People 'n' Issues
Social Business Software arrives
Social business software (SBS) cuts through the scattered complexity of marketing campaigns by bringing together multiple work streams in an observable and social way, thereby facilitating more efficient collaboration and improving campaign outcomes, says GYS KAPPERS, WyseTalk CEO.
Marketing needs SBS
Marketing, advertising, PR and other campaigns are distributed and complex, involving multiple media channels, agencies, subcontractors, freelancers and contacts within the client hierarchy, all collectively engaged in numerous co-creating workflows but interfacing via different touch points.
Traditional collaboration methods e-mail, web-conferencing and endless meetings have bedevilled the outcome of campaigns: their technological shortcomings render them ineffectual islands in the stream of campaigns, leading to rampant waste of resources (time, cost and duplication of efforts) as well as sub-optimal teamwork.

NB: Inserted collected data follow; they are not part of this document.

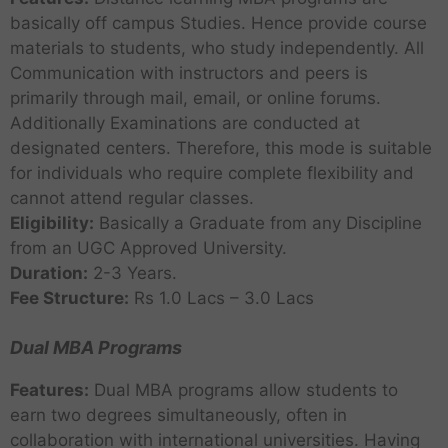
basically off campus Studies. Hence provide course
materials to students, who study independently. All
Communication with instructors and peers is
primarily through mail, email, or online forums.
Additionally Examinations are conducted at
designated centers. Therefore, this mode is suitable
for individuals who require complete flexibility and
cannot attend regular classes.
Eligibility:
Basically a Graduate from any Discipline
from an UGC Approved University.
Duration:
2-3 Years.
Fee Structure:
Rs 1.0 Lacs – 3.0 Lacs
Dual MBA Programs
Features:
Dual MBA programs allow students to
earn two degrees simultaneously, often in
collaboration with international universities. Having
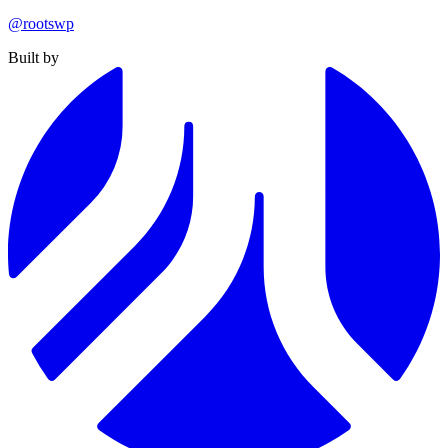
@rootswp
Built by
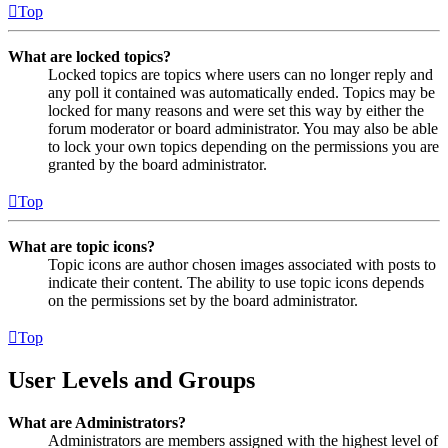
Top
What are locked topics?
Locked topics are topics where users can no longer reply and
any poll it contained was automatically ended. Topics may be
locked for many reasons and were set this way by either the
forum moderator or board administrator. You may also be able
to lock your own topics depending on the permissions you are
granted by the board administrator.
Top
What are topic icons?
Topic icons are author chosen images associated with posts to
indicate their content. The ability to use topic icons depends
on the permissions set by the board administrator.
Top
User Levels and Groups
What are Administrators?
Administrators are members assigned with the highest level of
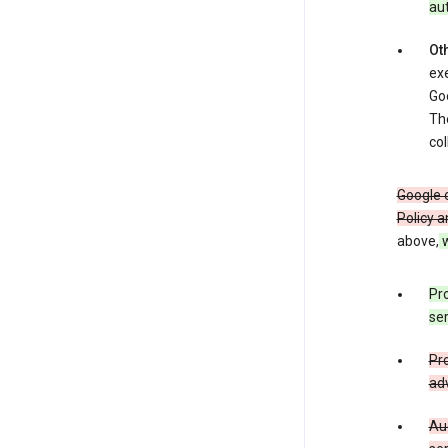
au
Oth
exe
Goo
The
col
Google o
Policy a
above,
w
Pro
ser
Pro
adv
Aud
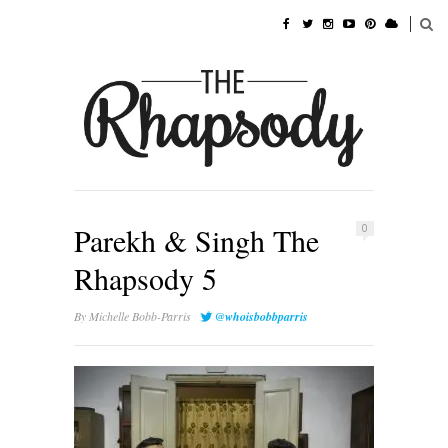
Parekh & Singh The
0
Rhapsody 5
By
Michelle Bobb-Parris
@whoisbobbparris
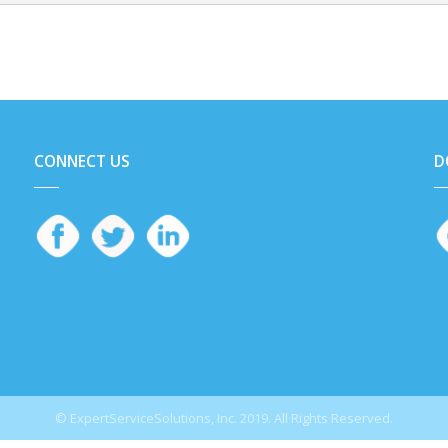
CONNECT US
D
© ExpertServiceSolutions, Inc. 2019. All Rights Reserved.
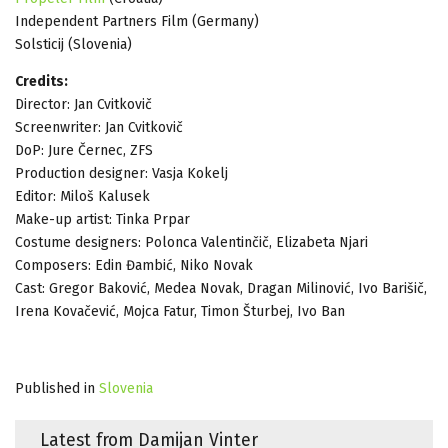
Independent Partners Film (Germany)
Solsticij (Slovenia)
Credits:
Director: Jan Cvitkovič
Screenwriter: Jan Cvitkovič
DoP: Jure Černec, ZFS
Production designer: Vasja Kokelj
Editor: Miloš Kalusek
Make-up artist: Tinka Prpar
Costume designers: Polonca Valentinčič, Elizabeta Njari
Composers: Edin Đambić, Niko Novak
Cast: Gregor Baković, Medea Novak, Dragan Milinović, Ivo Barišič,
Irena Kovačević, Mojca Fatur, Timon Šturbej, Ivo Ban
Published in
Slovenia
Latest from Damijan Vinter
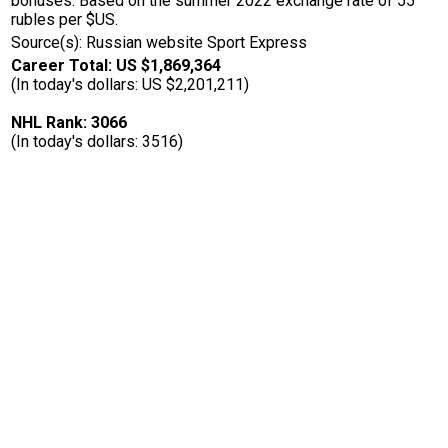
bonuses. Based on the summer 2022 exchange rate of 55
rubles per $US.
Source(s): Russian website Sport Express
Career Total: US $1,869,364
(In today's dollars: US $2,201,211)
NHL Rank: 3066
(In today's dollars: 3516)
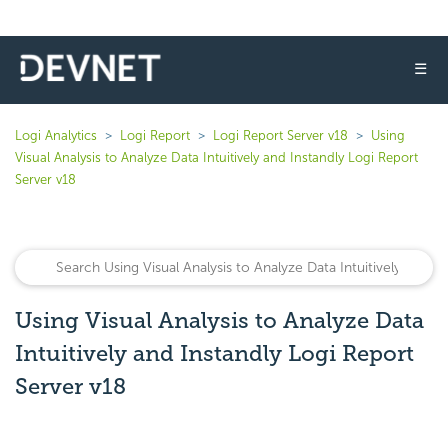
☰
Logi Analytics
Logi Report
Logi Report Server v18
Using
Visual Analysis to Analyze Data Intuitively and Instandly Logi Report
Server v18
Using Visual Analysis to Analyze Data
Intuitively and Instandly Logi Report
Server v18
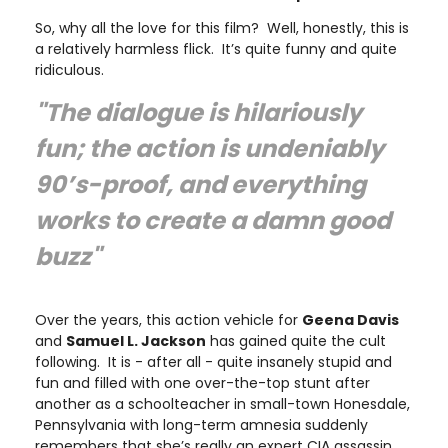
So, why all the love for this film? Well, honestly, this is
a relatively harmless flick. It’s quite funny and quite
ridiculous.
"The dialogue is hilariously
fun; the action is undeniably
90’s-proof, and everything
works to create a damn good
buzz"
Over the years, this action vehicle for
Geena Davis
and
Samuel L. Jackson
has gained quite the cult
following. It is - after all - quite insanely stupid and
fun and filled with one over-the-top stunt after
another as a schoolteacher in small-town Honesdale,
Pennsylvania with long-term amnesia suddenly
remembers that she’s really an expert CIA assassin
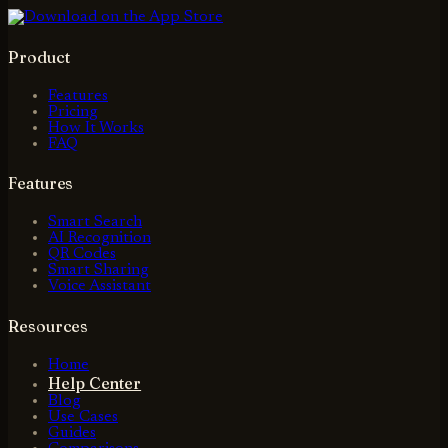
Product
Features
Pricing
How It Works
FAQ
Features
Smart Search
AI Recognition
QR Codes
Smart Sharing
Voice Assistant
Resources
Home
Help Center
Blog
Use Cases
Guides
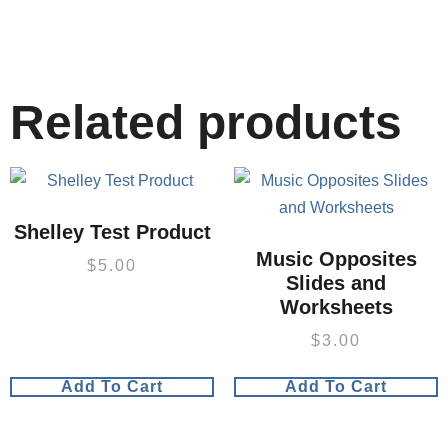
Related products
Shelley Test Product
Music Opposites
$
5.00
Slides and
Worksheets
$
3.00
Add To Cart
Add To Cart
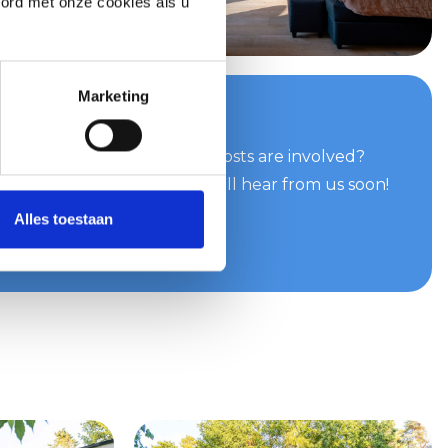
oord met onze cookies als u
Marketing
your quote now
can do for you and what costs are involved?
e easily and quickly. You will hear from us soon!
Alles toestaan
te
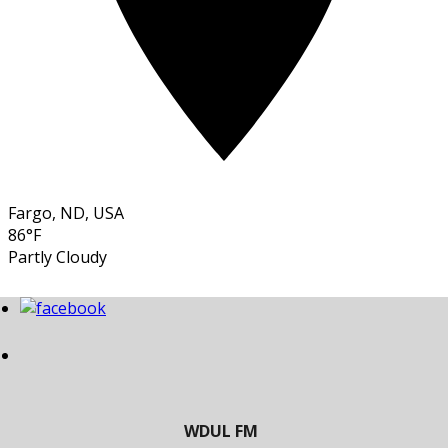
Fargo, ND, USA
86°F
Partly Cloudy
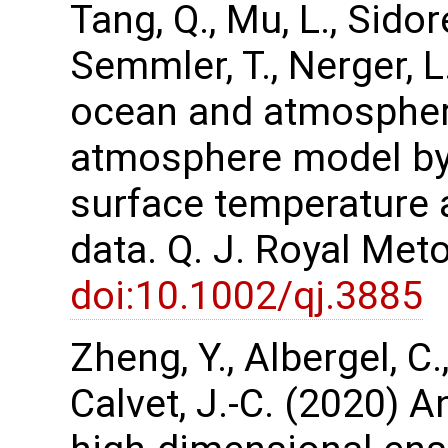
Tang, Q., Mu, L., Sidor
Semmler, T., Nerger, 
ocean and atmospher
atmosphere model by 
surface temperature 
data. Q. J. Royal Met
doi:10.1002/qj.3885
Zheng, Y., Albergel, C.
Calvet, J.-C. (2020) A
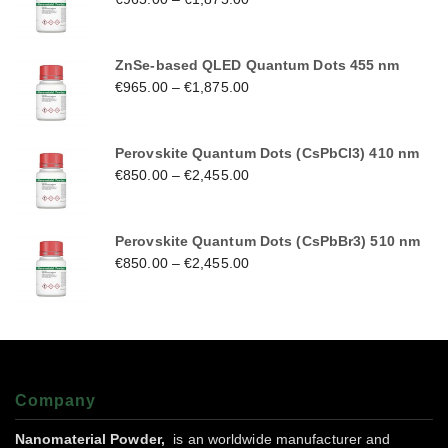
ZnSe-based QLED Quantum Dots 455 nm
€
965.00
–
€
1,875.00
Perovskite Quantum Dots (CsPbCl3) 410 nm
€
850.00
–
€
2,455.00
Perovskite Quantum Dots (CsPbBr3) 510 nm
€
850.00
–
€
2,455.00
Company
Nanomaterial Powder,
is an worldwide manufacturer and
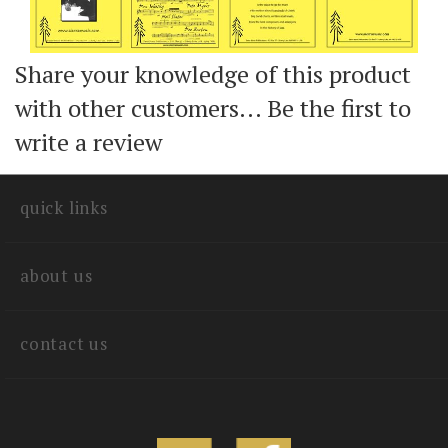
Share your knowledge of this product
with other customers...
Be the first to
write a review
quick links
about us
contact us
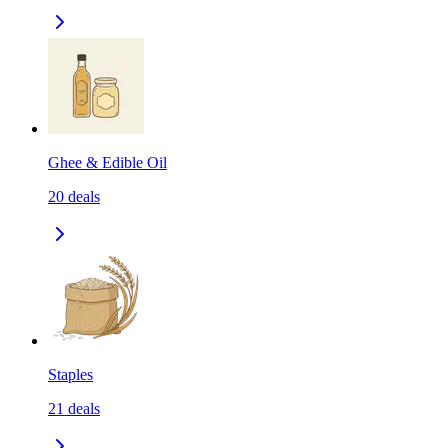
Ghee & Edible Oil
20
deals
Staples
21
deals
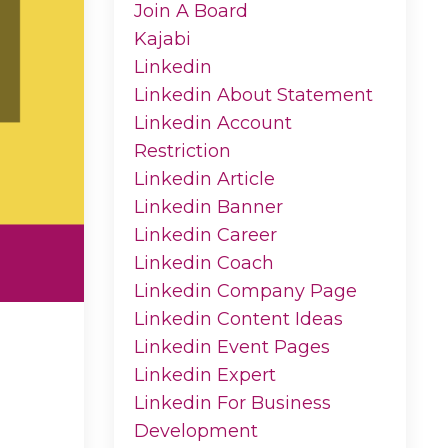
Join A Board
Kajabi
Linkedin
Linkedin About Statement
Linkedin Account
Restriction
Linkedin Article
Linkedin Banner
Linkedin Career
Linkedin Coach
Linkedin Company Page
Linkedin Content Ideas
Linkedin Event Pages
Linkedin Expert
Linkedin For Business
Development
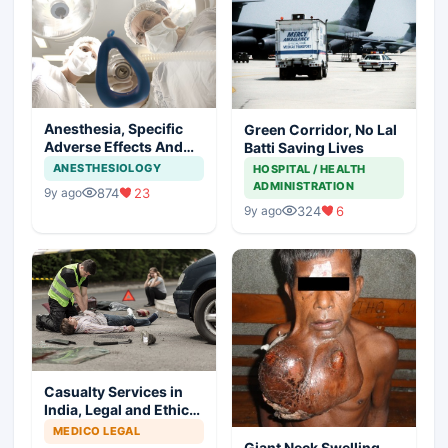
Anesthesia, Specific
Green Corridor, No Lal
Adverse Effects And
Batti Saving Lives
Precautions
ANESTHESIOLOGY
HOSPITAL / HEALTH
ADMINISTRATION
874
23
9y ago
324
6
9y ago
Casualty Services in
India, Legal and Ethical
Aspects
MEDICO LEGAL
Giant Neck Swelling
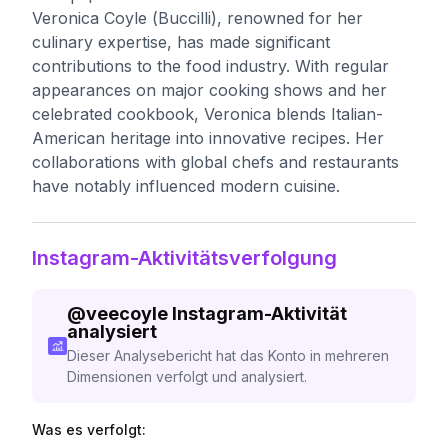
Veronica Coyle (Buccilli), renowned for her
culinary expertise, has made significant
contributions to the food industry. With regular
appearances on major cooking shows and her
celebrated cookbook, Veronica blends Italian-
American heritage into innovative recipes. Her
collaborations with global chefs and restaurants
have notably influenced modern cuisine.
Instagram-Aktivitätsverfolgung
@
veecoyle
Instagram-Aktivität
analysiert
Dieser Analysebericht hat das Konto in mehreren
Dimensionen verfolgt und analysiert.
Was es verfolgt:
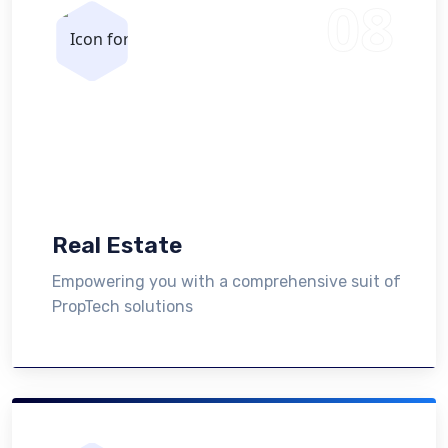
Real Estate
Empowering you with a comprehensive suit of
PropTech solutions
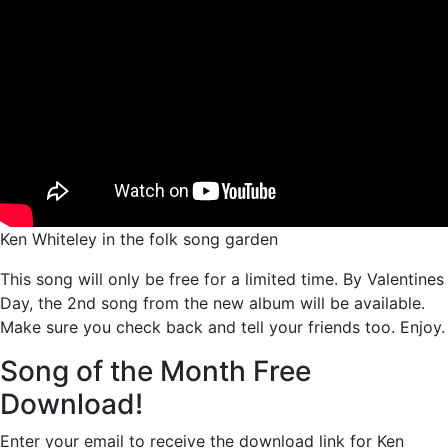
Ken Whiteley in the folk song garden
This song will only be free for a limited time. By Valentines
Day, the 2nd song from the new album will be available.
Make sure you check back and tell your friends too. Enjoy.
Song of the Month Free
Download!
Enter your email to receive the download link for Ken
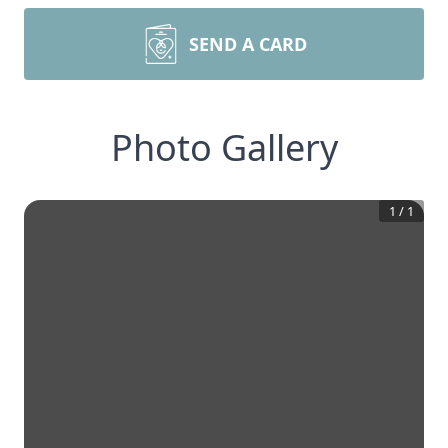
SEND A CARD
Photo Gallery
1
/
1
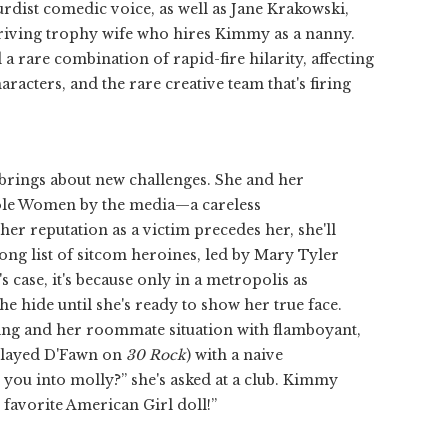
dist comedic voice, as well as Jane Krakowski,
triving trophy wife who hires Kimmy as a nanny.
 rare combination of rapid-fire hilarity, affecting
haracters, and the rare creative team that's firing
brings about new challenges. She and her
Mole Women by the media—a careless
 her reputation as a victim precedes her, she'll
 long list of sitcom heroines, led by Mary Tyler
 case, it's because only in a metropolis as
hide until she's ready to show her true face.
ting and her roommate situation with flamboyant,
 played D'Fawn on
30 Rock
) with a naive
you into molly?” she's asked at a club. Kimmy
y favorite American Girl doll!”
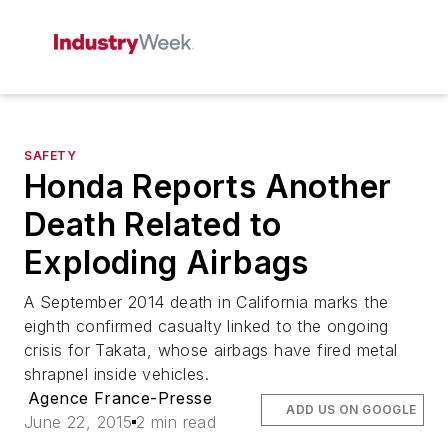
SAFETY
Honda Reports Another
Death Related to
Exploding Airbags
A September 2014 death in California marks the
eighth confirmed casualty linked to the ongoing
crisis for Takata, whose airbags have fired metal
shrapnel inside vehicles.
Agence France-Presse
ADD US ON GOOGLE
June 22, 2015
2 min read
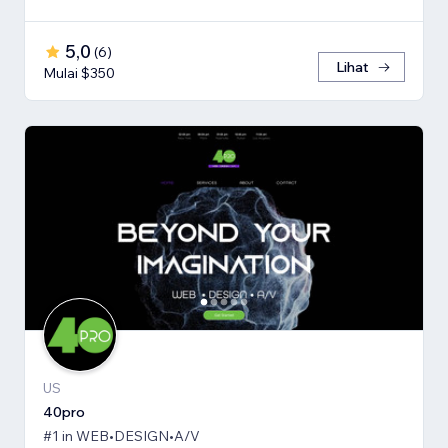
5,0
(
6
)
Lihat
Mulai $350
US
40pro
#1 in WEB•DESIGN•A/V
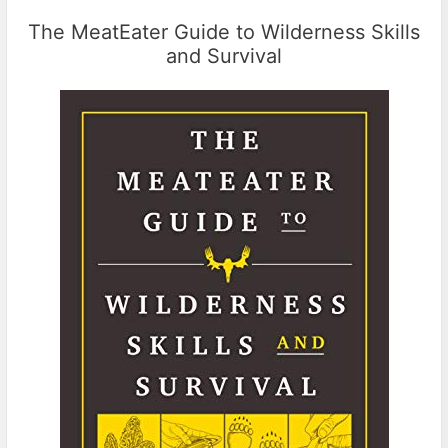
The MeatEater Guide to Wilderness Skills
and Survival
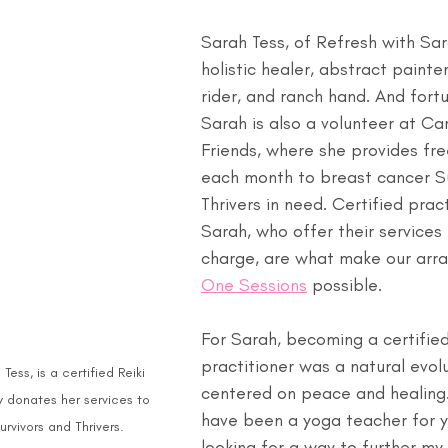
Sarah Tess, of Refresh with Sara
holistic healer, abstract painte
rider, and ranch hand. And fortu
Sarah is also a volunteer at Ca
Friends, where she provides fre
each month to breast cancer Su
Thrivers in need. Certified pract
Sarah, who offer their services 
charge, are what make our arra
One Sessions
 possible.
For Sarah, becoming a certified
practitioner was a natural evolut
Tess, is a certified Reiki 
centered on peace and healing. 
y donates her services to 
have been a yoga teacher for 
rvivors and Thrivers.
looking for a way to further my 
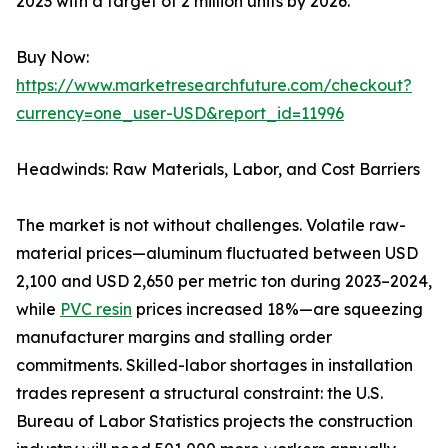
2023 with a target of 2 million units by 2026.
Buy Now:
https://www.marketresearchfuture.com/checkout?
currency=one_user-USD&report_id=11996
Headwinds: Raw Materials, Labor, and Cost Barriers
The market is not without challenges. Volatile raw-
material prices—aluminum fluctuated between USD
2,100 and USD 2,650 per metric ton during 2023–2024,
while
PVC resin
prices increased 18%—are squeezing
manufacturer margins and stalling order
commitments. Skilled-labor shortages in installation
trades represent a structural constraint: the U.S.
Bureau of Labor Statistics projects the construction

Social business software, on the other hand, reaches across organisational, functional and programme divides to bring together multiple work streams some extra-organisational on a common Web-hosted platform, making it easy to track campaign processes and delivery in distributed work scenarios. Yes it is possible for agencies to get input on campaigns from the clients sooner, avoiding costly resource investment and having to go back to the drawing board. It is possible for clients to get closer to the creative output and avoid the frustration of last minute deadline misses. It is also possible for clients to effectively manage the input of all their agencies, acting for a common purpose. No more playing the blame game between agencies for not delivering a piece of work paramount to the success of the overall campaign and deadline.
Collaborative
Social platforms use social media techniques that flatten typical enterprise hierarchies and promote participation, speeding up project initiation and on-boarding, ideation and collaboration in project groups as well as issue-based sub-groups. In ordinary language this means creating communities that collaborate around discussion topics, topics that broadly correspond with functional streams within the same overarching marketing campaign such as strategy, web and app design, SEO, creative, copywriting, design, media platforms, PR.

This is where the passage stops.